The report, which spans more than 500 pages and cost taxpayers more than $4.47 million, unearths dozens of previously unknown allegations of corruption and misconduct against officers implicated in the case and provides detailed summaries of the outcomes, showing the vast majority were discarded with little investigation.

“There are no heroes here,” said Michael Bromwich, the former Justice Department inspector general who led the investigation, in an interview.

The report includes details about a previously unknown, off-the-books Baltimore Police spying operation on an aide to former Mayor Martin O’Malley and a scene involving former Mayor Catherine Pugh crying on the floor of her office when she fired Commissioner Kevin Davis. It lays new corruption allegations on two retired sergeants, and raises questions about repeated supervisory lapses by a current colonel.

Investigators conducted interviews with 145 people, including with every mayor, police commissioner and top prosecutor from the past 20 years, as well as a range of police officers, city officials and consultants who worked with the city, and combed through emails and internal records. Their report reaches the assessment that corruption has been prevalent for decades, allowed by a culture of dysfunction in the Police Department and City Hall.

“Anatomy of the Gun Trace Task Force Scandal: Its Origins, Causes, and Consequences” was compiled by the law firm of Steptoe and Johnson, led by Bromwich, and has been in the works for more than two years.

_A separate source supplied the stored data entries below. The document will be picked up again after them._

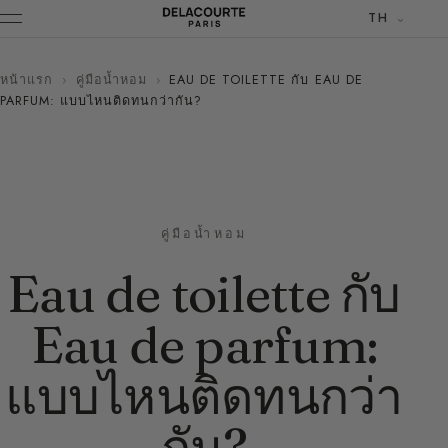
TH
หน้าแรก
›
คู่มือน้ำหอม
›
EAU DE TOILETTE กับ EAU DE
PARFUM: แบบไหนติดทนกว่ากัน?
คู่มือน้ำหอม
Eau de toilette กับ
Eau de parfum:
แบบไหนติดทนกว่า
กัน?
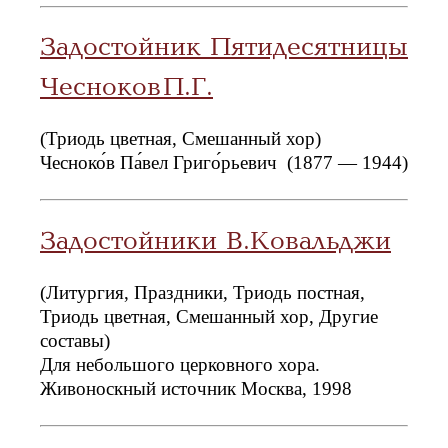
Задостойник Пятидесятницы
Чесноков П.Г.
(Триодь цветная, Смешанный хор)
Чесноко́в Па́вел Григо́рьевич (1877 — 1944)
Задостойники В.Ковальджи
(Литургия, Праздники, Триодь постная,
Триодь цветная, Смешанный хор, Другие
составы)
Для небольшого церковного хора.
Живоноскный источник Москва, 1998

The Police Department commissioned it under pressure in 2019 after being chided for failing to conduct any type of broad internal review of the scandal.

The FBI arrested seven members of the Gun Trace Task Force in March 2017. A wiretap investigation revealed that the plainclothes street enforcement unit, which had been prowling the city for guns and drawing accolades from its bosses, also was robbing people, lying in sworn paperwork, taking overtime for hours not worked, and stealing and selling drugs.

One of the report’s observations is that the department historically failed to look inward and analyze misconduct scandals involving its officers over the years.

As federal investigators continued to probe the GTTF case, they charged more officers and uncovered crimes going back years.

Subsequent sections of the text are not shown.